Roy Hargrove, an incisive trumpeter who embodied the brightest promise of his jazz generation, both as a young steward of the bebop tradition and a savvy bridge to hip-hop and R&B, died on Friday night in New York City. He was 49.
The cause was cardiac arrest, according to his longtime manager, Larry Clothier. Hargrove had been admitted to the hospital for reasons related to kidney function; he was on dialysis for many years.
Hargrove was a two-time Grammy winner, in two illustrative categories: Best Jazz Instrumental Album in 2003 for Directions in Music, featuring a post-bop supergroup with pianist Herbie Hancock and saxophonist Michael Brecker; and Best Latin Jazz Performance in 1998 for Habana, a groundbreaking Afro-Cuban project recorded in Havana.

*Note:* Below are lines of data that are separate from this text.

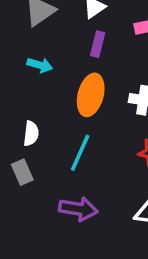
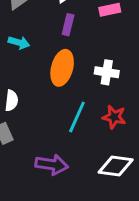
cyan line: (80, 153) -> (77, 117), moved

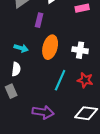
purple rectangle: (68, 25) -> (39, 20), moved
cyan arrow: (19, 43) -> (21, 48), moved

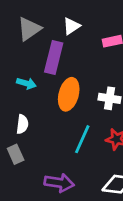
purple rectangle: (39, 20) -> (54, 58), size x1.6
cyan arrow: (21, 48) -> (26, 83), moved

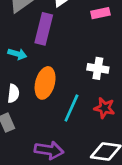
orange ellipse: (69, 94) -> (45, 83), moved

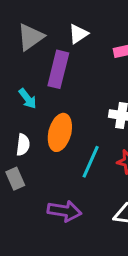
cyan arrow: (17, 54) -> (28, 99), turned 36

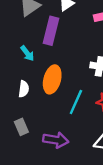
gray rectangle: (15, 179) -> (21, 127), moved

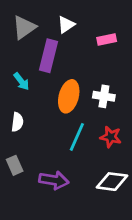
orange ellipse: (52, 79) -> (69, 96), moved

Roy Hargrove – the jazz trumpeter to contributed to albums by artists including D’Angelo, Erykah Badu. A prodigious talent whose star rose in the early 1990s, Roy Hargrove was discovered by Wynton Marsalis when he was still in high school. Marsalis gave Hargrove his start, allowing him to sit in with his band and introducing him to established musicians. After a single year at Berklee College of Music in Boston, Hargrove began his career in earnest, releasing solo albums and performing alongside notable jazz figures such as Sonny Rollins, Herbie Hancock, Jackie McLean, Oscar Peterson, and more.
In 2000, he provided brass arrangements and performed on Erykah Badu’s sophomore album Mama’s Gun. That same year, he contributed to D’Angelo’s iconic record Voodoo and Common’s major label debut Like Water for Chocolate. In 2014, he would reunite with D’Angelo to perform on Black Messiah. A two-time Grammy winner, Hargrove continued to record and perform music live until his death.
Roy Hargrove had been scheduled to perform on Saturday in a jazz vespers service at Bethany Baptist Church in Newark, N.J., as part of the TD James Moody Jazz Festival.